Our livestock protection dogs are truly amazing. The Great Pyrenees dogs are a testament to the genetics of behavior, having been selected for centuries, most likely millennia, for protecting sheep. Their protective behavior is hard-wired genetically and requires no training from humans. They are born knowing what to do, and how to do it. Two dogs together work as a team, dividing up the protective responsibilities, one staying with the flock while the other checks the pasture perimeter, for example. Alone, they handle all their responsibilities with a clear internal priority list, keeping close watch on the most vulnerable–the youngest lambs, the ewe in labor, or a member of the flock who may be injured or trapped.
We get our dogs from an excellent breeder, who raises working dogs, born with sheep, raised with sheep, with minimal human contact and well-proven working parents.
But still, a young dog is like an adolescent human, and they manage to find ways to get into trouble. And some of the Great Pyrenees have a rather long childhood. There was Gordy, the dog who seemed like he would never grow up. I found myself shouting “Gordy, you worthless dog,” so many times I finally decided to give him away. He went to live with our friend Chad in Montana and lived a long life there, as one of Chad’s best dogs, guarding his flock from coyotes, mountain lions and grizzly bears. Orbit, one of our best dogs ever, went through a phase of digging out of the pasture to hunt deer. And Oliver, at 3 1/2 years old, was digging out of any pasture we put him in, so now we have him in “jail,” a pasture with an electric wire strung along the fence at ground level to try to break him of the habit.
So it was with some trepidation that I picked up our newest dog, Owen, from our breeder, Becky, 10 days ago. He was a year and a half old, and Becky said he has the makings of a great protection dog.
We installed him in the barn for his first night at the ranch, and planned to put him in a small enclosure with a small group of ewes the next morning, to help him acclimatize to our sheep and our ranch.

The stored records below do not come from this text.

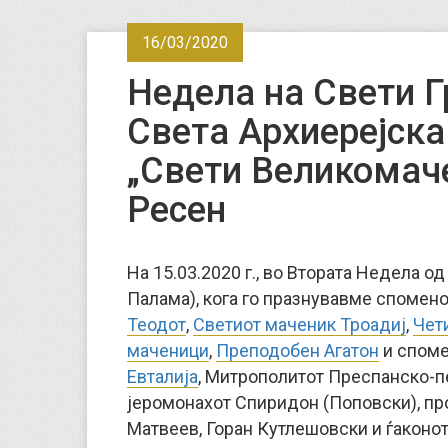
16/03/2020
Недела на Свети Г
Света Архиерејска
„Свети Великомаче
Ресен
На 15.03.2020 г., во Втората Недела о
Палама), кога го празнувавме спомен
Теодот
,
Светиот маченик Троадиј
,
Чет
маченици
,
Преподобен Агатон
и споме
Евталија
, Митрополитот Преспанско-пе
јеромонахот Спиридон (Поповски), пр
Матвеев, Горан Кутлешовски и ѓаконо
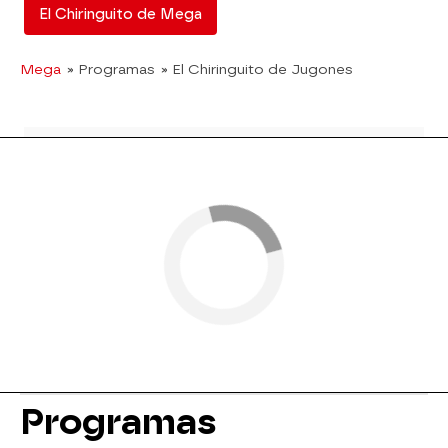
El Chiringuito de Mega
Mega
» Programas
» El Chiringuito de Jugones
Programas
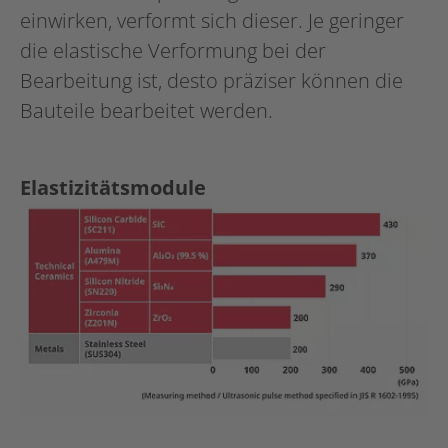
einwirken, verformt sich dieser. Je geringer
die elastische Verformung bei der
Bearbeitung ist, desto präziser können die
Bauteile bearbeitet werden.
Elastizitätsmodule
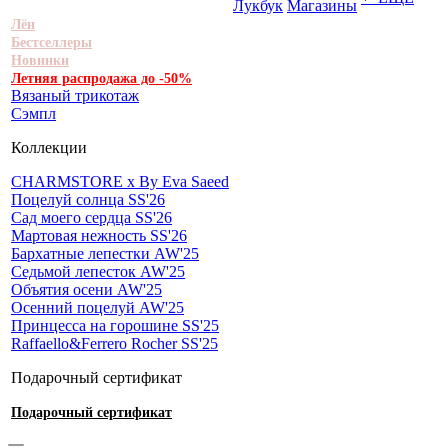
Лукбук
Магазины
Лён
Бестселлеры
Новинки
Летняя распродажа до -50%
Вязаный трикотаж
Сэмпл
Коллекции
CHARMSTORE х By Eva Saeed
Поцелуй солнца SS'26
Сад моего сердца SS'26
Мартовая нежность SS'26
Бархатные лепестки AW'25
Седьмой лепесток AW'25
Объятия осени AW'25
Осенний поцелуй AW'25
Принцесса на горошине SS'25
Raffaello&Ferrero Rocher SS'25
Подарочный сертификат
Подарочный сертификат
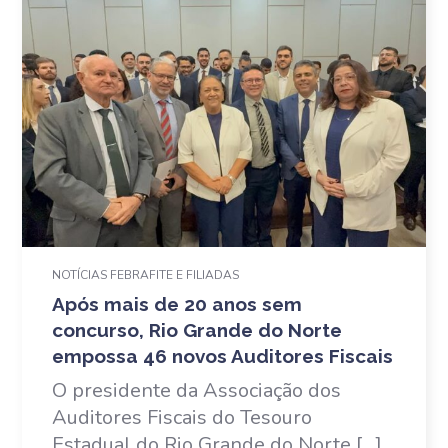
NOTÍCIAS FEBRAFITE E FILIADAS
Após mais de 20 anos sem
concurso, Rio Grande do Norte
empossa 46 novos Auditores Fiscais
O presidente da Associação dos
Auditores Fiscais do Tesouro
Estadual do Rio Grande do Norte […]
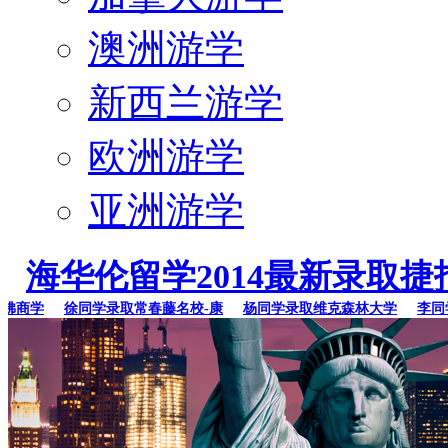
澳洲游学
新西兰游学
欧洲游学
亚洲游学
海华伦留学2014最新录取捷
商学
徐同学录取常春藤名校-康
杨同学录取维克森林大学
李同学录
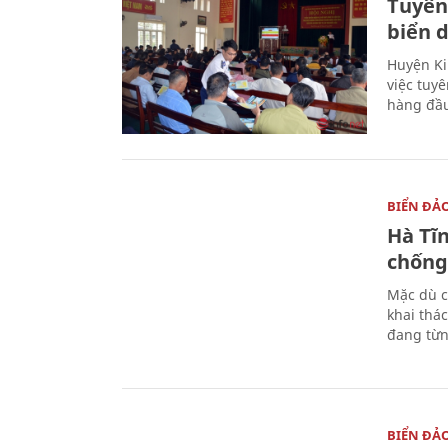
Tuyên
biển 
Huyện Ki
việc tuy
hàng đầ
BIỂN ĐẢ
Hà Tĩ
chống
Mặc dù c
khai thác
đang từn
BIỂN ĐẢ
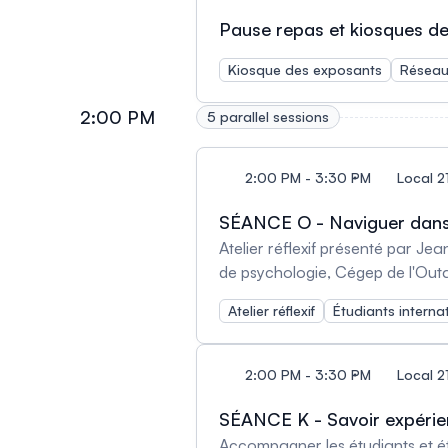
Pause repas et kiosques d
Kiosque des exposants
Réseau
2:00 PM
5 parallel sessions
2:00 PM - 3:30 PM
Local 2
SÉANCE O - Naviguer dans l
Atelier réflexif présenté par J
de psychologie, Cégep de l'Out
Atelier réflexif
Étudiants interna
2:00 PM - 3:30 PM
Local 21
SÉANCE K - Savoir expérient
Accompagner les étudiants et é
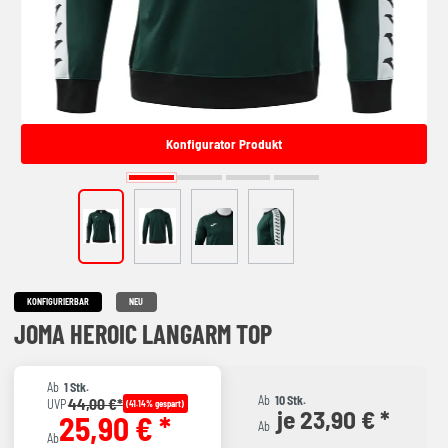
Konfigurator Produkt
KONFIGURIERBAR
NEU
JOMA HEROIC LANGARM TOP
Ab
1 Stk.
Ab
10 Stk.
44,00 €*
UVP
(41.14% gespart)
je 23,90 € *
25,90 € *
Ab
Ab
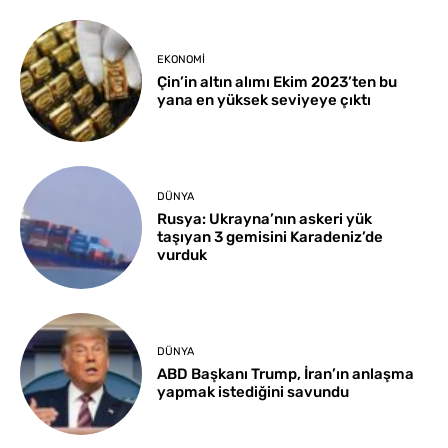
EKONOMI
Çin’in altın alımı Ekim 2023’ten bu
yana en yüksek seviyeye çıktı
DÜNYA
Rusya: Ukrayna’nın askeri yük
taşıyan 3 gemisini Karadeniz’de
vurduk
DÜNYA
ABD Başkanı Trump, İran’ın anlaşma
yapmak istediğini savundu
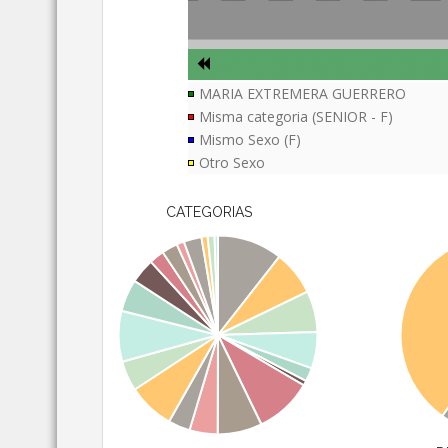
MARIA EXTREMERA GUERRERO
Misma categoria (SENIOR - F)
Mismo Sexo (F)
Otro Sexo
CATEGORIAS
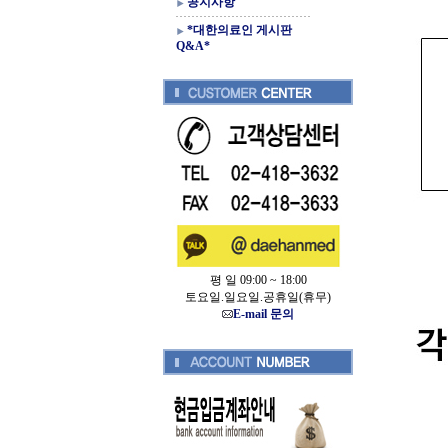
공지사항
*대한의료인 게시판
Q&A*
평 일 09:00 ~ 18:00
토요일.일요일.공휴일(휴무)
E-mail 문의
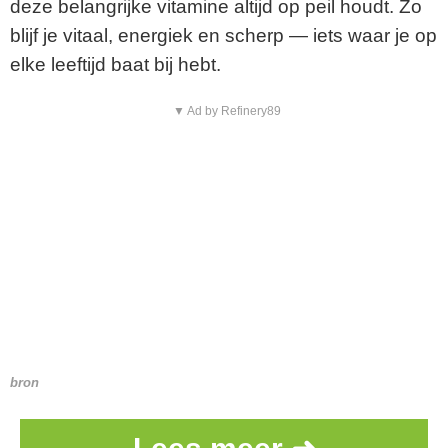
deze belangrijke vitamine altijd op peil houdt. Zo
blijf je vitaal, energiek en scherp — iets waar je op
elke leeftijd baat bij hebt.
▼ Ad by Refinery89
bron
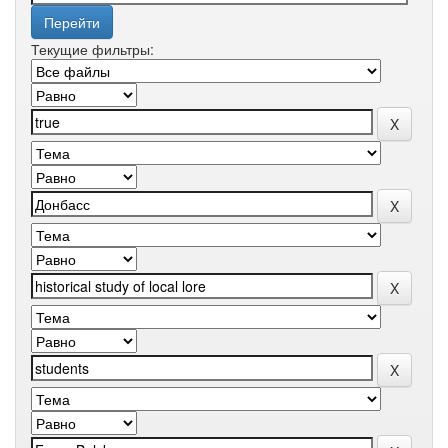
Текущие фильтры:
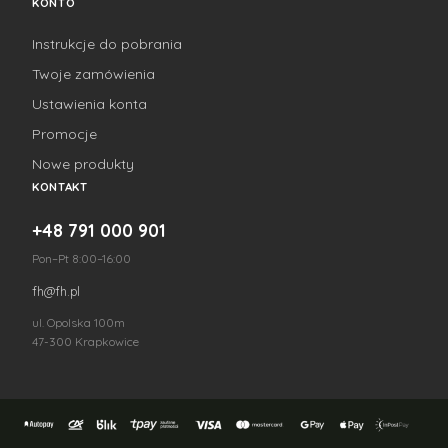
KONTO
Instrukcje do pobrania
Twoje zamówienia
Ustawienia konta
Promocje
Nowe produkty
KONTAKT
+48 791 000 901
Pon–Pt 8:00–16:00
fh@fh.pl
ul. Opolska 100m
47-300 Krapkowice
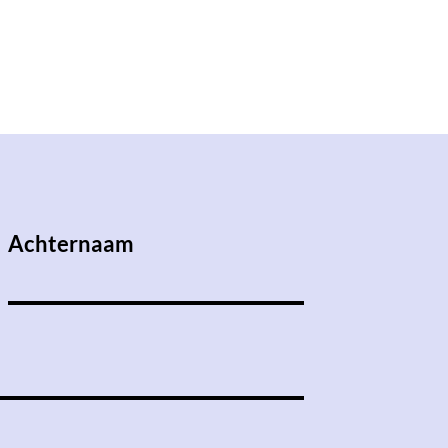
Achternaam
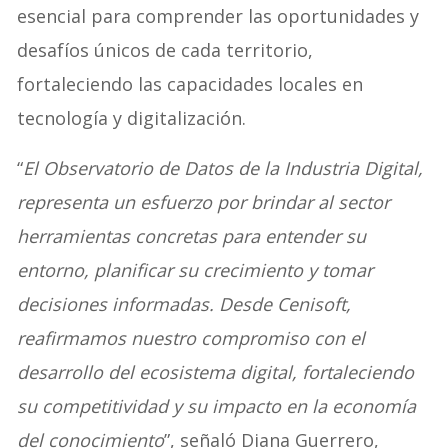
esencial para comprender las oportunidades y
desafíos únicos de cada territorio,
fortaleciendo las capacidades locales en
tecnología y digitalización.
“
El Observatorio de Datos de la Industria Digital,
representa un esfuerzo por brindar al sector
herramientas concretas para entender su
entorno, planificar su crecimiento y tomar
decisiones informadas. Desde Cenisoft,
reafirmamos nuestro compromiso con el
desarrollo del ecosistema digital, fortaleciendo
su competitividad y su impacto en la economía
del conocimiento
”, señaló Diana Guerrero,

He was not thrilled with being confined in the barn, but we felt it was the wisest thing, as he arrived in early evening. The next day, when Lolo and Melinda went to put him out with the sheep, they lost him! He flew down the alley, passing under gates like a ghost passing through walls, and wound up in our front pasture, by the road. The fences are very tight down there, and Lolo and Melinda were able to capture him, crate him, and bring him back to the sheep.
As they were putting him in with his group of ewes, our senior dog, Oakley, was at a neighboring gate with some of his charges. Owen went over to him, and they had a very serious meeting. There was no play-bowing or other puppyish behavior one might expect from a dog Owen’s age; he and Oakley sniffed each other, then Owen solemnly submitted to Oakley. “It was beautiful,” Melinda said. Such a clear expression of dog-respect.
Owen spent that day, last Wednesday, in the paddock with his ewes, sometimes sitting by the gate, sometimes in the midst of the ewes. He acted very mature, showing no chasing or other puppyish behaviors, and we thought he was settling in. Melinda hand-fed him his dinner that evening. The next morning I texted Melinda and Lolo at 7 to ask them how Owen was doing. “He’s gone,” Melinda texted back.
He had disappeared in the night. Melinda had seen him at dusk, but he left some time after that. Given how quickly he had fled the previous morning, we worried that he was gone off the ranch and could be trying to find his way home to Willits.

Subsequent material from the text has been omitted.